Why is Tesseract unable to detect the single digit in that image?


I have this image, and I'm trying to read it with Tesseract:

enter image description here

My code is like that:

pytesseract.image_to_string(im)

But, what I get is only LOW: 56. So, Tesseract is unable to read the 1 in the first line. I've tried to specify also a whitelist of only digits like

pytesseract.image_to_string(im, config="tessedit_char_whitelist=0123456789.")

and to process the image with an erosion but nothing works. Any suggestions?


Solution

  • Improving the quality of the output is your "holy scripture" when working with Tesseract. Especially, the page segmentation method should always be explicitly set. Here (as most of the times), I'd opt for --psm 6:

    Assume a single uniform block of text.

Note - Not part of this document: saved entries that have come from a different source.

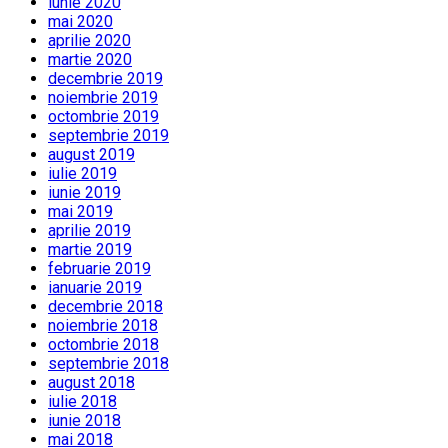
iunie 2020
mai 2020
aprilie 2020
martie 2020
decembrie 2019
noiembrie 2019
octombrie 2019
septembrie 2019
august 2019
iulie 2019
iunie 2019
mai 2019
aprilie 2019
martie 2019
februarie 2019
ianuarie 2019
decembrie 2018
noiembrie 2018
octombrie 2018
septembrie 2018
august 2018
iulie 2018
iunie 2018
mai 2018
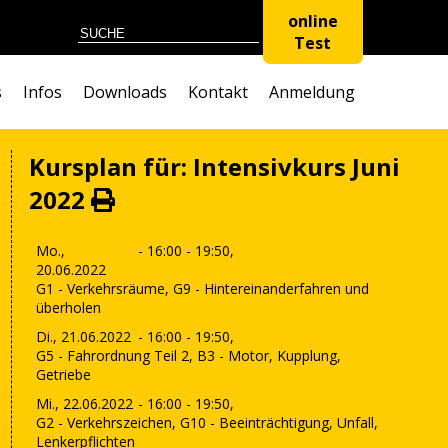
online
Test
s
Infos
Downloads
Kontakt
Anmeldung
Kursplan für: Intensivkurs Juni
2022
Mo.,
- 16:00 - 19:50,
20.06.2022
G1 - Verkehrsräume, G9 - Hintereinanderfahren und
überholen
Di., 21.06.2022
- 16:00 - 19:50,
G5 - Fahrordnung Teil 2, B3 - Motor, Kupplung,
Getriebe
Mi., 22.06.2022
- 16:00 - 19:50,
G2 - Verkehrszeichen, G10 - Beeinträchtigung, Unfall,
Lenkerpflichten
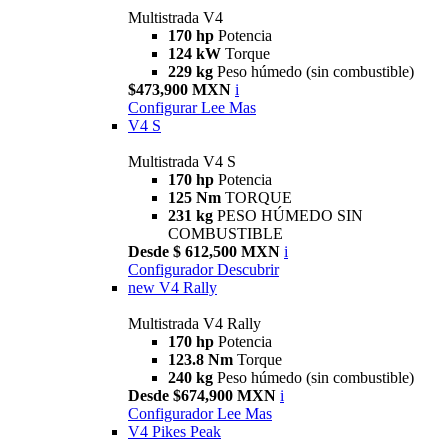
Multistrada V4
170 hp
Potencia
124 kW
Torque
229 kg
Peso húmedo (sin combustible)
$473,900 MXN
i
Configurar
Lee Mas
V4 S
Multistrada V4 S
170 hp
Potencia
125 Nm
TORQUE
231 kg
PESO HÚMEDO SIN
COMBUSTIBLE
Desde $ 612,500 MXN
i
Configurador
Descubrir
new
V4 Rally
Multistrada V4 Rally
170 hp
Potencia
123.8 Nm
Torque
240 kg
Peso húmedo (sin combustible)
Desde $674,900 MXN
i
Configurador
Lee Mas
V4 Pikes Peak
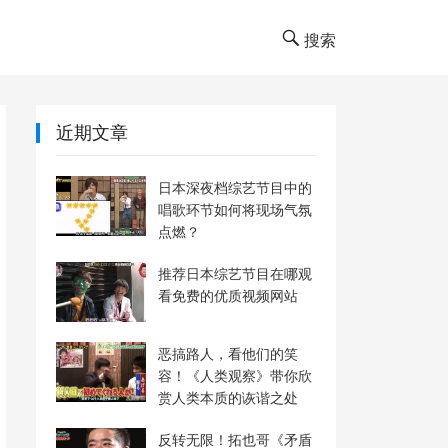
搜索
近期文章
日本深夜档综艺节目中的
唱歌环节如何将现场气氛
点燃？
推荐日本综艺节目在哪观
看免费的优质视频网站
恶搞路人，看他们的笑
容！《人类观察》带你欣
赏人类本质的诙谐之处
反转无限！拓也哥《矛盾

    Even without further preprocessing of your image, you already get the desired result:

    import cv2
    import pytesseract
    
    image = cv2.imread('gBrcd.png')
    text = pytesseract.image_to_string(image, config='--psm 6')
    print(text.replace('\f', ''))
    # 1
    # LOW: 56
    
    ----------------------------------------
    System information
    ----------------------------------------
    Platform:      Windows-10-10.0.19041-SP0
    Python:        3.9.1
    PyCharm:       2021.1.1
    OpenCV:        4.5.2
    pytesseract:   5.0.0-alpha.20201127
    ----------------------------------------